I'm a huge fan of the NBA, but I don't have any sort of cable or satellite television.  So, if I'm to know anything of what's going on, I have to either visit an establishment that's showing the games or check the local news or internet to get scores and highlights.  Tonight, it's the local news. 

So I'm sitting on the couch with my wife--occasionally flatulating on her blanket, much to her chagrin--waiting for some basketball highlights, and this is the way the sports on our local news goes, in exactly this order:

  • Exhaustive highlights of the St.
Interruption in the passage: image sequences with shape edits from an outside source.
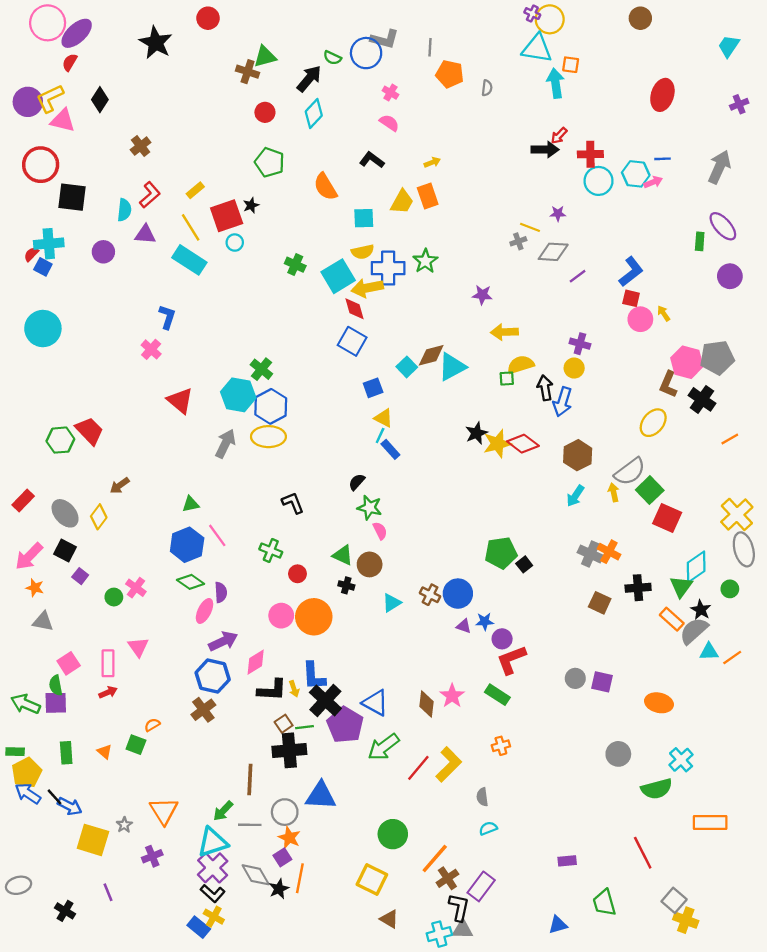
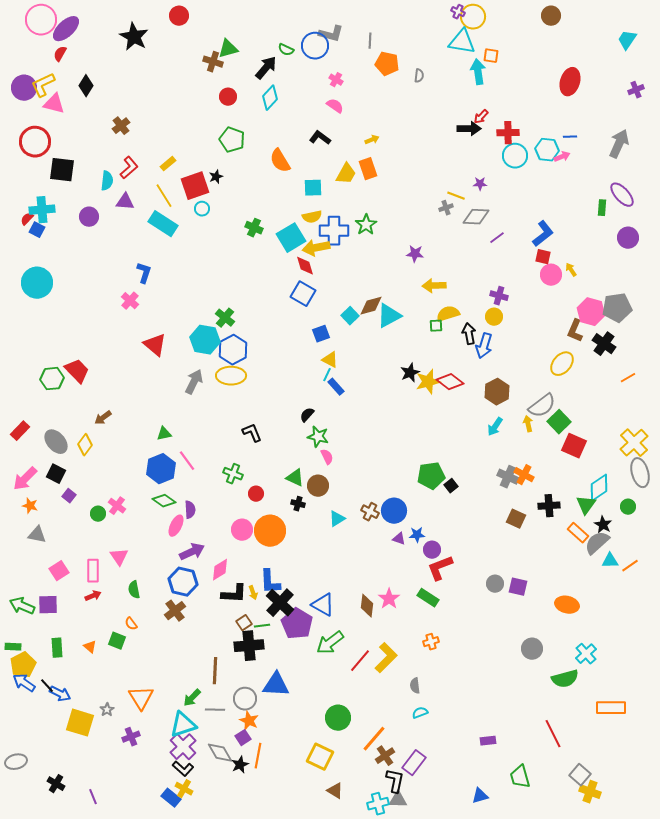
green semicircle: (56, 685) -> (134, 590), moved
orange semicircle: (152, 725) -> (131, 624), turned -96
purple line: (108, 892) -> (93, 797), moved

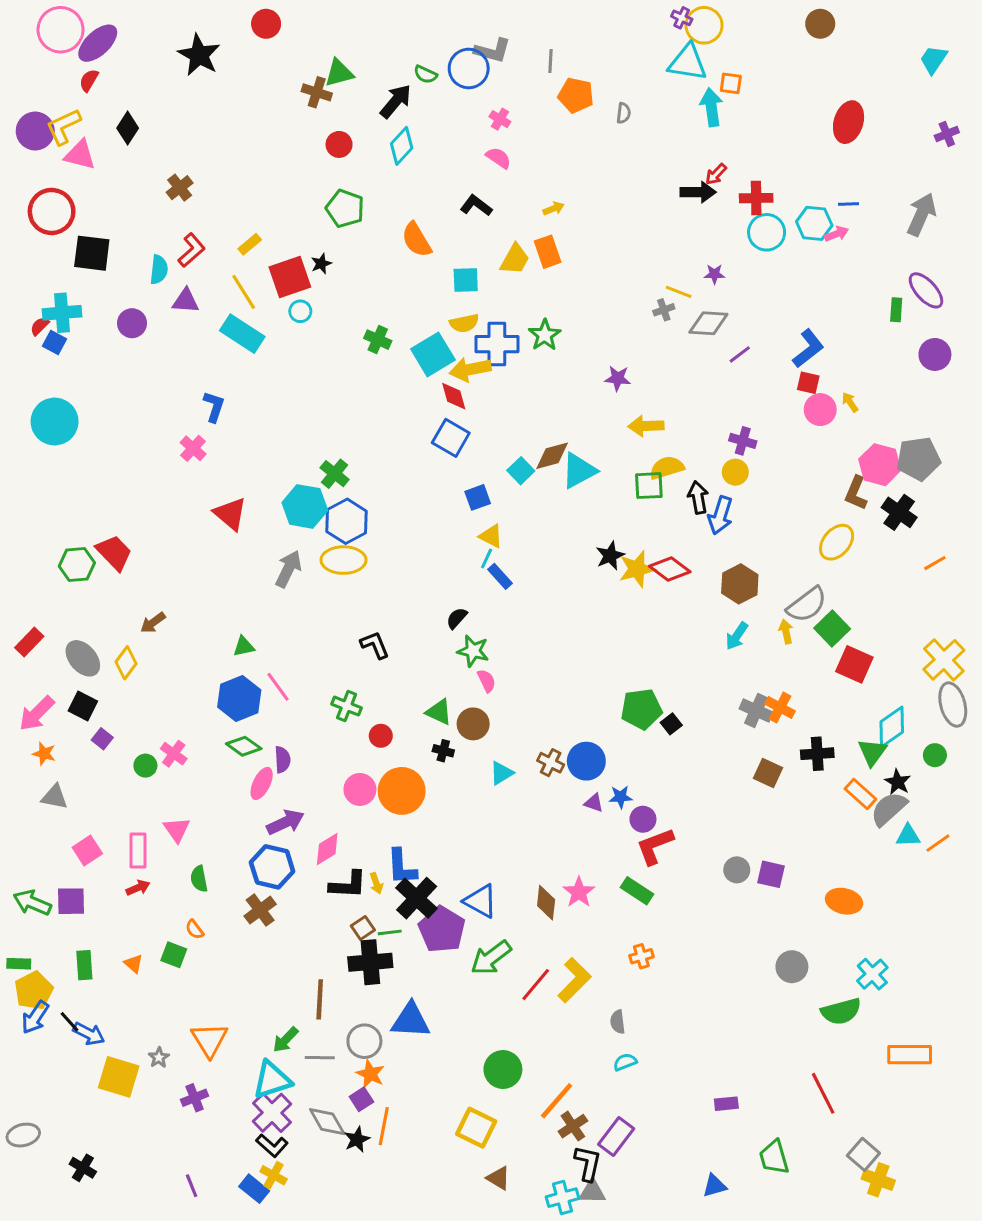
green square: (436, 326) -> (649, 486), size x1.5
blue arrow: (24, 683) -> (35, 1017), turned -90
purple line: (93, 797) -> (192, 1186), moved

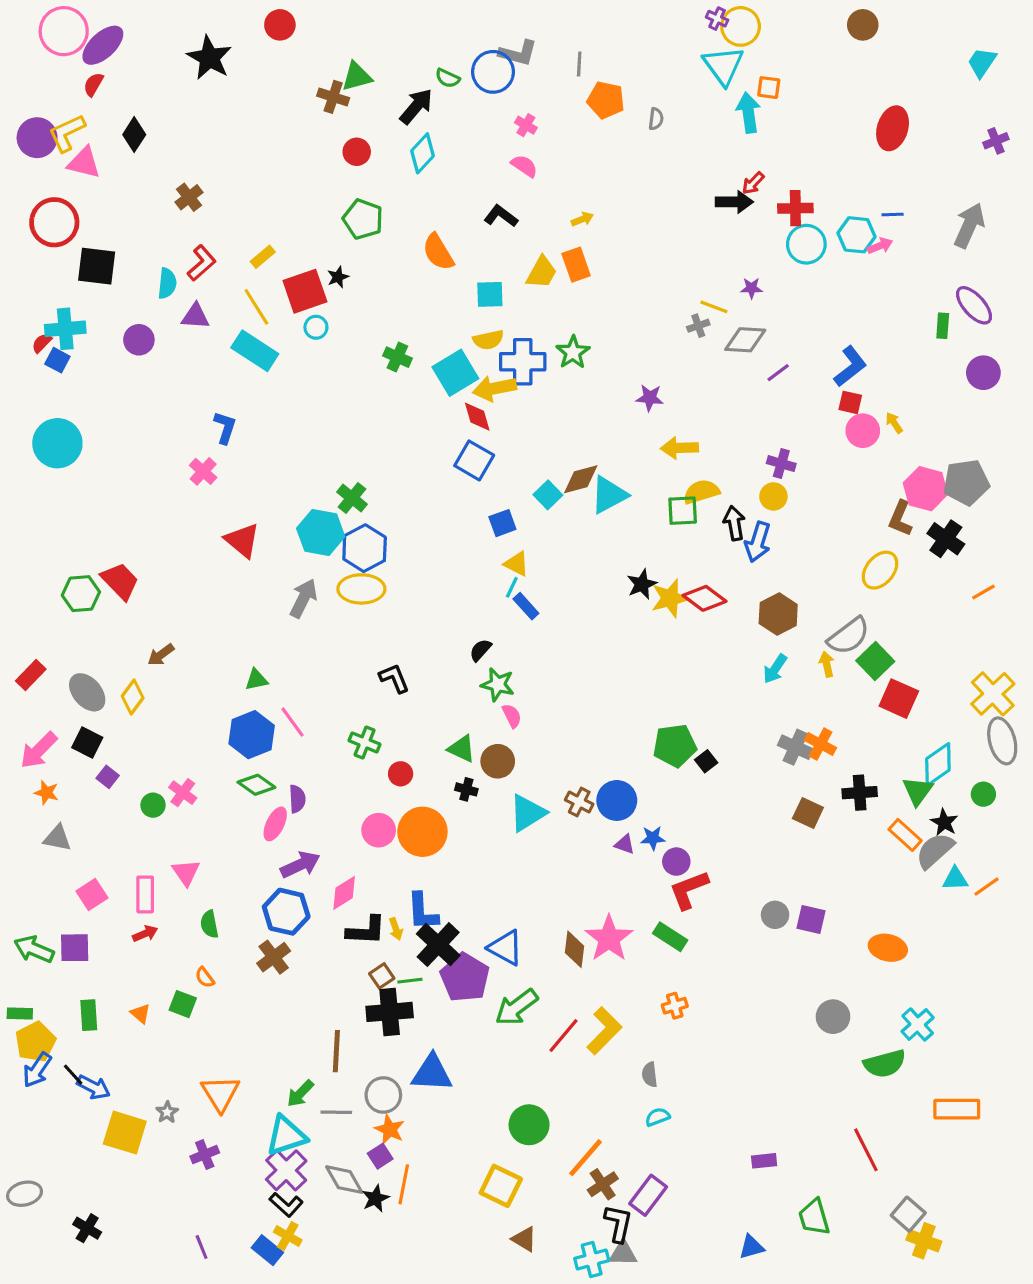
cyan triangle: (688, 63) -> (723, 66), turned 45
cyan triangle: (501, 773) -> (527, 813), size x1.5
pink star: (579, 892) -> (609, 938), size x1.4

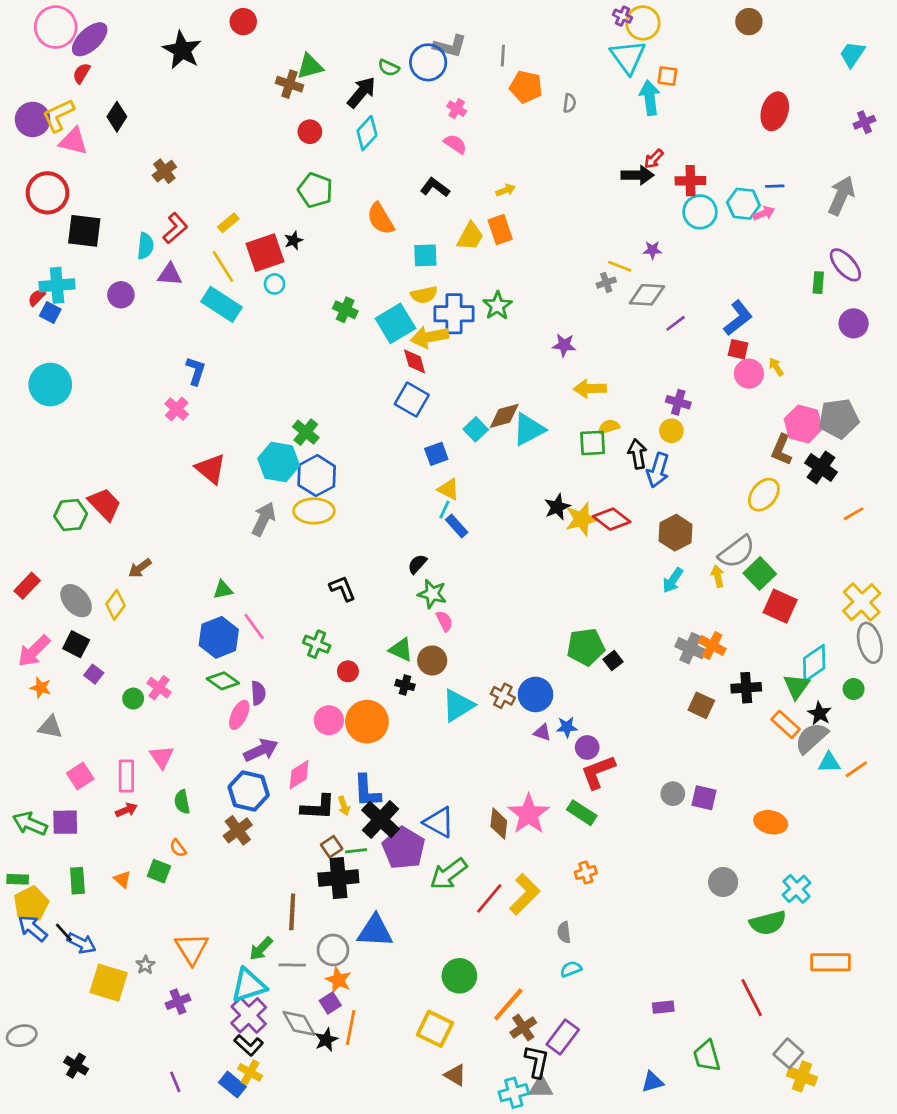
yellow semicircle: (701, 492) -> (609, 427), size x0.7
blue arrow: (37, 1070) -> (33, 928), turned 96

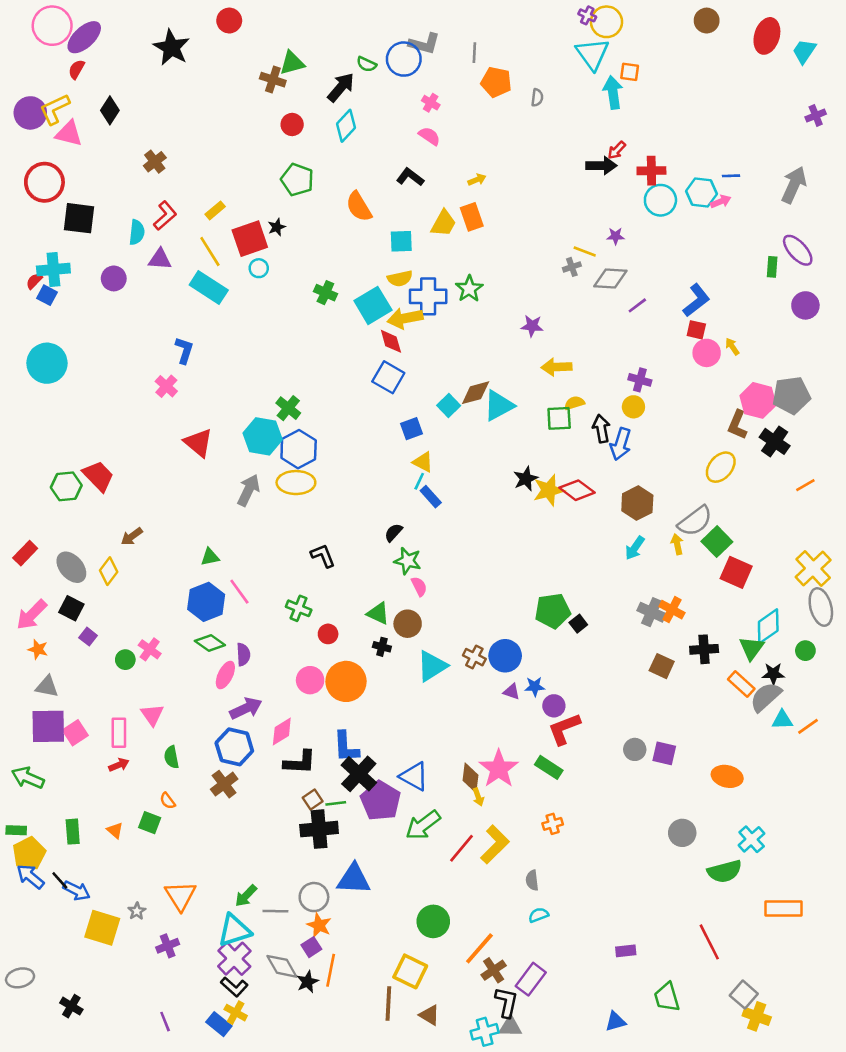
red ellipse: (775, 111) -> (767, 36), moved
black star: (820, 713) -> (773, 674), turned -30
yellow arrow: (344, 806) -> (478, 797), moved
purple square: (65, 822) -> (48, 726), moved, size x1.4
brown line: (292, 912) -> (388, 1004), moved

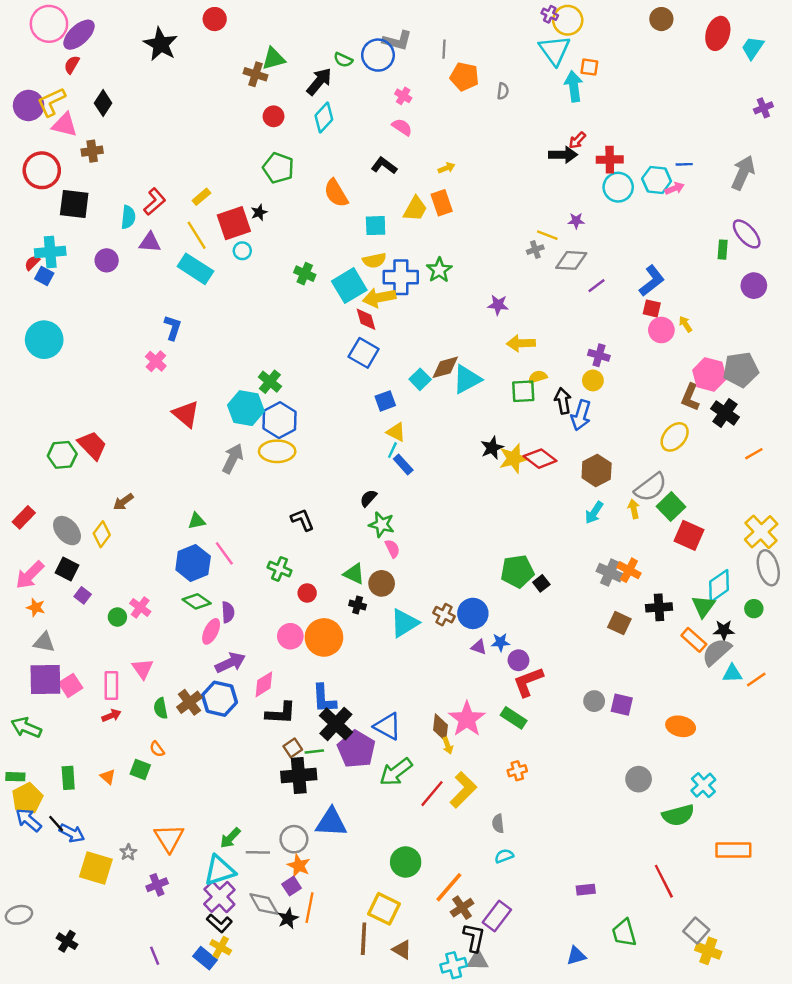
brown cross: (155, 162) -> (92, 151), moved, turned 30
brown cross: (224, 784) -> (189, 702), moved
Louis Cardinals game
  • Scores and commentary on the local minor league baseball team
  • Southwest Missouri State University Women's Fast-Pitch Softball highlights (including one highlight of a foul ball)
  • Local high school baseball insight
  • A kid from Kickapoo High School wins an award for being a great student, so I get to watch him shoot a few three pointers

So far, no pro basketball.

Understand, people--we're down to Conference Semis.  Only eight teams left, battling toward the NBA Finals.  Nary a hockey playoff to even contend with.  And yet, the NBA is of so little importance that after all this other drivel (including highlights) I have to sift through to get to some information of actual import to the sports world, sportscaster Dan Lucy puts up a screen of the two pertinent NBA scores for about five seconds.  The same five seconds that my wife decides to gripe at me and to struggle to get her blanket out from under me so it won't smell like my flatulence.  ALAS, I MANAGE TO NOT EVEN CATCH THE SCORES.  So now I'm as mad at the missus as I am at the ridiculous sports broadcast that features ZERO highlights from the NBA playoffs. 

So thank you, Mrs. Jones.  And thank you, Dan Lucy, for highlights of everything else but your dog taking a crap.